Densification of Large Pores: II, Driving Potentials and Kinetics

Abstract

A kinetic analysis of densification is presented for the case of isolated, identical pores separated by dense, polyerystal‐line material where the grain size is a variable (smaller to larger, relative to the pore size). The analysis includes the influence of both grain growth and mass transport rates on the driving potential for mass transport to the pore. For the expected condition where the rate of grain growth is much greater than the rate of pore shrinkage, it is shown that the driving potential is relatively independent of pore surface curvature, and approaches (2γ_s/R_po) sin (ψ_e/2) during grain growth, where γ_s is the surface energy per unit area of the material, ψ_e is the dihedral angle, and R_po is the initial pore radius.
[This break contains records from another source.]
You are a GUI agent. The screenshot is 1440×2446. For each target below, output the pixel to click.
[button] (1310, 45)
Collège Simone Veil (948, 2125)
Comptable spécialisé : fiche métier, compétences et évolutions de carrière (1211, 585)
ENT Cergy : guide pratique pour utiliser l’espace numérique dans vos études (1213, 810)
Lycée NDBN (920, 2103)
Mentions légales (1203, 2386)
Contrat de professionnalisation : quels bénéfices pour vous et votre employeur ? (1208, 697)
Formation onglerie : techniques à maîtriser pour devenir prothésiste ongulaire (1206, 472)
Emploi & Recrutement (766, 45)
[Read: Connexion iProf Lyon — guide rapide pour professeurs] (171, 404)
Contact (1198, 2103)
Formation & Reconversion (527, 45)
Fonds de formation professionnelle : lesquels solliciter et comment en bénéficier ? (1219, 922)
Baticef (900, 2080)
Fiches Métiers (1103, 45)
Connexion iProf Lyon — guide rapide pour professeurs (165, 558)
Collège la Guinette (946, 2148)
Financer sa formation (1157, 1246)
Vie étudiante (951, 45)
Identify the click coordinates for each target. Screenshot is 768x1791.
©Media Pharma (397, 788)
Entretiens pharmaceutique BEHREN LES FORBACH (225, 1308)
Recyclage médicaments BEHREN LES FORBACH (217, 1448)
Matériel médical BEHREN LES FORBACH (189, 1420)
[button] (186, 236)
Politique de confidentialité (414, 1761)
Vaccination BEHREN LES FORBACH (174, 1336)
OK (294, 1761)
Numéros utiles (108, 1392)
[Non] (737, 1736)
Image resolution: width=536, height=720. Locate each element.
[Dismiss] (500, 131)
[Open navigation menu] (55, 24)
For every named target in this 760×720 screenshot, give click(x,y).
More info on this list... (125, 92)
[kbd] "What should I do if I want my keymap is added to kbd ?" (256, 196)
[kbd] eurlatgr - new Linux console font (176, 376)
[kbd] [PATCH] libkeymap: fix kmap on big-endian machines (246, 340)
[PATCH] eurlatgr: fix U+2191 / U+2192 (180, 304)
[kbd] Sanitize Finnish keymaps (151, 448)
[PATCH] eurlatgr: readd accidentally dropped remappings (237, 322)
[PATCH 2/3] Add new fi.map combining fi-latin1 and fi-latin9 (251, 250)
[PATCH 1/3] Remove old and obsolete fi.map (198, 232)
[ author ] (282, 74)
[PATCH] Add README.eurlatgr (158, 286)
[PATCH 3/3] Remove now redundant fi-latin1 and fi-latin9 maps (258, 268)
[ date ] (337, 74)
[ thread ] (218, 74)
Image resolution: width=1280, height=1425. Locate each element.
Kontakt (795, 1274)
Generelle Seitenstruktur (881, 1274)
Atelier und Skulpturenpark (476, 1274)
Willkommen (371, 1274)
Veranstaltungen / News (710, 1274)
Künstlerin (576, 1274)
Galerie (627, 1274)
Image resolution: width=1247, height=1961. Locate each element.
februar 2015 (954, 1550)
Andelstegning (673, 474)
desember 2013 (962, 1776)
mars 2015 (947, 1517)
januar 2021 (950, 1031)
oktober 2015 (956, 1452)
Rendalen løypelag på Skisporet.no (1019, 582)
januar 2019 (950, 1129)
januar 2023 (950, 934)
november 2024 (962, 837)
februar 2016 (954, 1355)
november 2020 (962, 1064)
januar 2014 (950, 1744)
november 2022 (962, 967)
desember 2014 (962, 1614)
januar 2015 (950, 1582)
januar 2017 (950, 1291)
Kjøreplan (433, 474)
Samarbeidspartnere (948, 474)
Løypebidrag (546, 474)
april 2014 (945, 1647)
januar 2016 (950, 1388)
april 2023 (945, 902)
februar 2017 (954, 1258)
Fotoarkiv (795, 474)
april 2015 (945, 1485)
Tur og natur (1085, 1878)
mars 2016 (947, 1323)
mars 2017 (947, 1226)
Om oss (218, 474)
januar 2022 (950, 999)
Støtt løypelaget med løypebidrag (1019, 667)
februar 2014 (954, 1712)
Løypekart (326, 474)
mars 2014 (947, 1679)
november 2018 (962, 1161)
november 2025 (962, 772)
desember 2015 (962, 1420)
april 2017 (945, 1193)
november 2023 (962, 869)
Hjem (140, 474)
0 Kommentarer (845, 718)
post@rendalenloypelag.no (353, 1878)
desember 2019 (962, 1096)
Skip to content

Using this driving potential, an expression is derived for the current densification rate. The proposed mechanism for mass transport is radial diffusion through a spherical polycrystalline unit cell containing a spherical pore, where diffusion is restricted to grain boundaries that intersect the pore. The expression includes the average separation distance between pores and the grain boundary area intersecting each pore. This expression is in qualitative agreement for data reported in Part I for a Zr(3Y)O₂ material where the grain size is always smaller than the pore size, and a Zr(8Y)O₂ material where the grain size is larger than the pore size.